Prof. Eileen Joy
IS-399: Lord of the Rings and Medieval Heroic Poetry
Spring 2008

COURSE NOTES #1: The Heroic Tradition & Beowulf

Figure 1. still image from Beowulf and Grendel movie

*the following notes are a random pastiche of quotations taken from other sources:

Among the most moving and forceful statements of the heroic ethos is found in the late Anglo-Saxon poem, The Battle of Maldon (ll.103–109). The poem, which recounts a real historical event, is an excellent example of how history gets turned into heroic poetry. The disastrous defeat of the English forces is transformed by the poet's art into a moral victory. After Earl Byrhtnoth is slain by Viking invaders, the heroic ideal is expressed with classic simplicity by his retainer Byrhtwold. The kind of heroism these warriors embody is not based on superhero-like invincibility, but rather on their unswerving courage and loyalty in the face of inevitable defeat:

"Purpose shall be the firmer, heart the keener, courage shall be the more, as our might lessens. Here lies our lord all hewn down, good man on ground. Ever may he lament who now thinks to turn from war-play. I am old of life; from here I will not turn, but by my lord's side, by the man I loved, I intend to lie." (l.109)

[from the Norton Anthology of English Literature, Volume 1, 7th edition]

* * *

The Comitatus Group

"The chieftain of the comitatus, or small war band, is surrounded by noble warriors, his comites 'companions,' who have sworn to defend him with their lives. He, in turn, is unstintingly liberal in giving them gifts and weapons. . . . Their virtues were those of reckless and absolute personal courage, loyalty to one's chief; and on the chief's part, generosity and protection. The aim was glory--the fame of 'a good name' after death.

"In Old English heroic poetry, the chief was often called 'the gold-giver' . . . . [It] indicated the Germanic custom of taking the symbolic measure of a man's worth by the amount of gold he could win through valor. Thus, the chief, by his large-handed generosity, was asserting his confidence in his man's daring and courage in combats to come; and his follower, by accepting the chief's gift, was vowing an equally perfect fidelity. Tacitus* quite rightly emphasized the bloody-minded ferocity behind the comitatus oath, but it was still a noble bond between men and not very far from what we now call brotherly love."

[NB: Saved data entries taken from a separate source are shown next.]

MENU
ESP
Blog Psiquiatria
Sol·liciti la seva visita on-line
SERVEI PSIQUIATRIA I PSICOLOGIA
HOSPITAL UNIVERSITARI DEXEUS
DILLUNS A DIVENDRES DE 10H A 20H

*The Roman historian Tacitus described this heroic ideal in his treatise Germania, written in 98 A.D.; go here for excerpts to get a unique set of descriptions of German military culture at the end of the first century.

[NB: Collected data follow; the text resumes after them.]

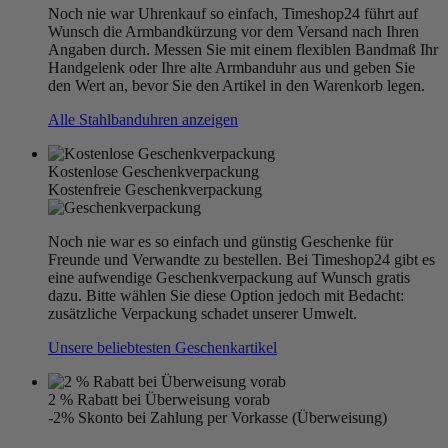
Noch nie war Uhrenkauf so einfach, Timeshop24 führt auf
Wunsch die Armbandkürzung vor dem Versand nach Ihren
Angaben durch. Messen Sie mit einem flexiblen Bandmaß Ihr
Handgelenk oder Ihre alte Armbanduhr aus und geben Sie
den Wert an, bevor Sie den Artikel in den Warenkorb legen.
Alle Stahlbanduhren anzeigen
Kostenlose Geschenkverpackung
Kostenfreie Geschenkverpackung
Noch nie war es so einfach und günstig Geschenke für
Freunde und Verwandte zu bestellen. Bei Timeshop24 gibt es
eine aufwendige Geschenkverpackung auf Wunsch gratis
dazu. Bitte wählen Sie diese Option jedoch mit Bedacht:
zusätzliche Verpackung schadet unserer Umwelt.
Unsere beliebtesten Geschenkartikel
2 % Rabatt bei Überweisung vorab
-2% Skonto bei Zahlung per Vorkasse (Überweisung)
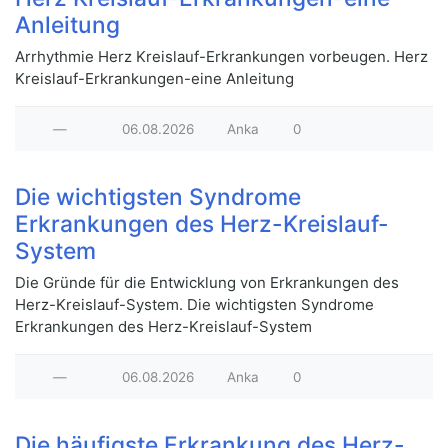
Anleitung
Arrhythmie Herz Kreislauf-Erkrankungen vorbeugen. Herz
Kreislauf-Erkrankungen-eine Anleitung
—
06.08.2026
Anka
0
Die wichtigsten Syndrome
Erkrankungen des Herz-Kreislauf-
System
Die Gründe für die Entwicklung von Erkrankungen des
Herz-Kreislauf-System. Die wichtigsten Syndrome
Erkrankungen des Herz-Kreislauf-System
—
06.08.2026
Anka
0
Die häufigste Erkrankung des Herz-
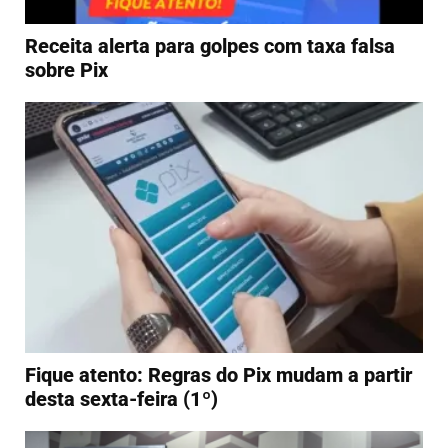
Receita alerta para golpes com taxa falsa
sobre Pix
Fique atento: Regras do Pix mudam a partir
desta sexta-feira (1º)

Revenge and the value of kinship

"Throughout the Anglo-Saxon period, as in some Latin countries today, a man's kin were his strongest support in everyday affairs. If a man was killed, it was the duty of his kinsmen, however remotely related, to avenge him in kind. Naturally, this system led to long-standing, self-propelling vendettas. They might lie dormant for a generation or two and then erupt in a new rash of slayings.

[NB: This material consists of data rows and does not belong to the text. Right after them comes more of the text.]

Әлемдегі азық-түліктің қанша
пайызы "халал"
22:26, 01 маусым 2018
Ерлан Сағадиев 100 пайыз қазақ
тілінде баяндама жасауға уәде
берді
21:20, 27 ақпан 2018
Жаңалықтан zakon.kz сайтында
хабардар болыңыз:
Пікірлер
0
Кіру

"While blood for blood was the most satisfying form of repaying the wrongs done one's kin, an equally respectable and more customary method was a money payment called the wer-gild 'man-payment.'  This could be accepted by the kindred of the slain man without loss of face because each man's life had a set money value according to his standing in society."

The value of fame

"A man's good name on others' lips—in Old English lof  'fame, praise,' or dom, loosely 'the good judgment of others,' related to the verb 'deem'—was the final goal of the heroic life. It is no accident that the last word of the poem should be lof-geornost 'most eager for fame.'

"To achieve a place in such a world, a nobleman had to rely on his own personal strength, which is always an ambiguous force for others' good. . . . The Anglo-Saxons believed that life was a struggle against insuperable odds and that a man's wyrd or 'lot' would be what it would be. . . . . Even in early pagan days, they do not seem to have believed in a supernatural conception of Destiny. Wyrd originally meant simply 'what happens' . . . . Perhaps it was precisely because. . . life was potentially meaningless, that they looked to the heroic notion of personal fame to find the strength to resist wyrd. The Anglo-Saxons had an incomparable sense of the transience and pointlessness of mortal life. Only a man's name lived on, and then only in the mouths of others, usually the poets."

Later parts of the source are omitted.